2. This section shall not be construed as providing the sole method of nominating candidates for the office of school director in urban districts which do not contain the greater part of a city of over three hundred thousand inhabitants.
3. A director of any urban school district containing a city of greater than one hundred thirty thousand inhabitants and less than three hundred thousand inhabitants may be nominated as an independent candidate by filing with the secretary of the board a petition signed by five hundred registered voters of such school district.
Based on information you have provided, we understand the School District of the City of Independence is an urban school district and that the population of the City of Independence is such that subsections 1 and 2 of Section 162.491 apply to the school district. Subsection 1 of Section 162.491 provides for the petition method of nomination of directors for such an urban school district. Subsection 2 states that the method provided in subsection 1 is not the sole method of nominating candidates for the school board in such an urban district. However, as stated in your opinion request, the statutes do not specify other acceptable methods of nominating candidates.
It is the opinion of this office that such an urban school district is not limited to using the petition method specified in subsection 1 for nominating directors to the school board. If the school district were so limited, subsection 2 would have no meaning and would be a nullity. In statutory construction, it is presumed that the legislature intended every part of a statute to have effect and to be operative, and did not intend any part of a statute to be without meaning or effect. The legislature is not presumed to have intended a useless act.Stiffelman v. Abrams, 655 S.W.2d 522, 531 (Mo. banc 1983);Graves v. Little Tarkio Drainage Dist. No. 1, 134 S.W.2d 70,78 (Mo. 1939).
Section 171.011, RSMo 1986, regarding the authority of school boards to make rules and regulations, states:
171.011 School board may adopt rules and regulations. — The school board of each school district in the state may make all needful rules and regulations for the organization, grading and government in the school district. The rules shall take effect when a copy of the rules, duly signed by order of the board, is deposited with the district clerk. The district clerk shall transmit forthwith a copy of the rules to the teachers employed in the schools. The rules may be amended or repealed in like manner.

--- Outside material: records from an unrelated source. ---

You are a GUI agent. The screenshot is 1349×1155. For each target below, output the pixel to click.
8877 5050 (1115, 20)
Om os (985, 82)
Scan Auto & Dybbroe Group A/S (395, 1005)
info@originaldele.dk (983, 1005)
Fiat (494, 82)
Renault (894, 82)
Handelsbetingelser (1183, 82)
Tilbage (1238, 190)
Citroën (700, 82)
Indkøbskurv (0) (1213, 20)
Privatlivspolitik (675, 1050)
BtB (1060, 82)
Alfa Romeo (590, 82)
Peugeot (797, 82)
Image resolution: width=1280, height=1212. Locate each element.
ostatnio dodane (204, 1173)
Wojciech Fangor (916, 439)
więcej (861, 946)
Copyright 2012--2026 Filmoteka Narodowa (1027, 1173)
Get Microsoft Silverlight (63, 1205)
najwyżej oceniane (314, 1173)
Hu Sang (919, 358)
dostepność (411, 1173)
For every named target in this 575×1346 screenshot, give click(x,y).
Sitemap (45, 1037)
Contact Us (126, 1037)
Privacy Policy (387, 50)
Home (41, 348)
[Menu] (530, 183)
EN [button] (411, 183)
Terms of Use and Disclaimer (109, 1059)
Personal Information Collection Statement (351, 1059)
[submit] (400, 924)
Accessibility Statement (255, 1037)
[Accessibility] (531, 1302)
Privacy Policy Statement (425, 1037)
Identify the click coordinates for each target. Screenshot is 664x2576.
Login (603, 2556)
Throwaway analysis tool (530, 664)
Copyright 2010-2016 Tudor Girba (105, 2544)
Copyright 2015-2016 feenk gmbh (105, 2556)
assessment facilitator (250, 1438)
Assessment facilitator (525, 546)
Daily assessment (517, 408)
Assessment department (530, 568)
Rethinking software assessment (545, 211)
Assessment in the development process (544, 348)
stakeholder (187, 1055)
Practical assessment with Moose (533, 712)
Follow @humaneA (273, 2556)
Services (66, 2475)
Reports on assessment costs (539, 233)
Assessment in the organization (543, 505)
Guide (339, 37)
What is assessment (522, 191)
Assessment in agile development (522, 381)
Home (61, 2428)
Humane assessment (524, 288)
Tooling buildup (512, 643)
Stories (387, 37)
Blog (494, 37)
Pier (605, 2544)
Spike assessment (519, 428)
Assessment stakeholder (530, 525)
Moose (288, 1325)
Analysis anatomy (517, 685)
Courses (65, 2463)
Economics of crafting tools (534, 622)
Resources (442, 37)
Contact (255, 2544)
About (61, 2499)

Any reasonable method which such an urban school district chooses to establish pursuant to rule or regulation for the nomination of candidates to the position of school board director is statutorily authorized by subsection 2 of Section162.491, so long as that method is not otherwise legally improper or unconstitutional. Included among the permissible methods for nomination would be: (a) a petition method similar to that provided in subsection 1 of Section 162.491 with the number of required signatures being a lesser number, or (b) a system of filing with the Board of Education without any petition being required.